Re: Split words with period in between ("Co.Ltd") into separate tokens

I tried adding Word Delimiter Filter to the field but it does not 
process or it truncate away the term "Co.Ltd".

<filter class="solr.WordDelimiterFilterFactory" generateWordParts="0" 
generateNumberParts="0" catenateWords="0" catenateNumbers="0" 
catenateAll="0" splitOnCaseChange="0"/>

On 10/12/2016 8:54 AM, Derek Poh wrote:
> Hi
>
> How can I split words with period in between into separate tokens.
> Eg. "Co.Ltd" => "Co" "Ltd" .
>
> I am using StandardTokenizerFactory and it does notreplace periods 
> (dots) that are not followed by whitespace are kept as part of the 
> token, including Internet domain names.
>
> This is the field definition,
>
> <fieldType name="text_general" class="solr.TextField" 
> positionIncrementGap="100">
>       <analyzer type="index">
>         <tokenizer class="solr.StandardTokenizerFactory"/>
>         <filter class="solr.StopFilterFactory" ignoreCase="true" 
> words="stopwords.txt" />
>         <filter class="solr.LowerCaseFilterFactory"/>
>       </analyzer>
>       <analyzer type="query">
>         <tokenizer class="solr.StandardTokenizerFactory"/>
>         <filter class="solr.StopFilterFactory" ignoreCase="true" 
> words="stopwords.txt" />
>         <filter class="solr.SynonymFilterFactory" 
> synonyms="synonyms.txt" ignoreCase="true" expand="true"/>
>         <filter class="solr.LowerCaseFilterFactory"/>
>       </analyzer>
> </fieldType>
>
> Solr versionis 10.4.10.
>
> Derek
>
> ----------------------
> CONFIDENTIALITY NOTICE
> This e-mail (including any attachments) may contain confidential 
> and/or privileged information. If you are not the intended recipient 
> or have received this e-mail in error, please inform the sender 
> immediately and delete this e-mail (including any attachments) from 
> your computer, and you must not use, disclose to anyone else or copy 
> this e-mail (including any attachments), whether in whole or in part.
> This e-mail and any reply to it may be monitored for security, legal, 
> regulatory compliance and/or other appropriate reasons.

----------------------
CONFIDENTIALITY NOTICE 

This e-mail (including any attachments) may contain confidential and/or privileged information. If you are not the intended recipient or have received this e-mail in error, please inform the sender immediately and delete this e-mail (including any attachments) from your computer, and you must not use, disclose to anyone else or copy this e-mail (including any attachments), whether in whole or in part. 

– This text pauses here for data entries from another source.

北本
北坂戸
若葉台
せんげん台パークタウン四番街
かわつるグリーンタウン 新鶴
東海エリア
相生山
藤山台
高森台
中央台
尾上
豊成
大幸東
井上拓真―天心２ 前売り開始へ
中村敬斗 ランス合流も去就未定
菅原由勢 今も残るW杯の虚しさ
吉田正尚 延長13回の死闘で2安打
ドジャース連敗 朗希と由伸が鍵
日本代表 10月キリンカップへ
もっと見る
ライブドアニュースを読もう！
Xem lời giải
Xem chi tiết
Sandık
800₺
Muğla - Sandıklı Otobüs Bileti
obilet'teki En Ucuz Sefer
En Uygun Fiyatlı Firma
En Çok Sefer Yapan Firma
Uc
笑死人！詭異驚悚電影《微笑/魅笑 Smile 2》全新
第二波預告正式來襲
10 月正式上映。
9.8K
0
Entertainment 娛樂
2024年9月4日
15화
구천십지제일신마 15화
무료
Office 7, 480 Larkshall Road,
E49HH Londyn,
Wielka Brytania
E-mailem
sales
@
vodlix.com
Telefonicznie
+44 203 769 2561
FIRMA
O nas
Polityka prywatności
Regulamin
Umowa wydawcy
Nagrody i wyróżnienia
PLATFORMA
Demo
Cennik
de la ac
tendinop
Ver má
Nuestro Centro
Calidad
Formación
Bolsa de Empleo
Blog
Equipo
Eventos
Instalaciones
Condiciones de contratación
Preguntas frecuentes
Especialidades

This e-mail and any reply to it may be monitored for security, legal, regulatory compliance and/or other appropriate reasons.

Re: Split words with period in between ("Co.Ltd") into separate tokens

Posted by Derek Poh <dp...@globalsources.com>.

Thank you for pointing out the flags.
I set generateWordParts=1 and the term is split up.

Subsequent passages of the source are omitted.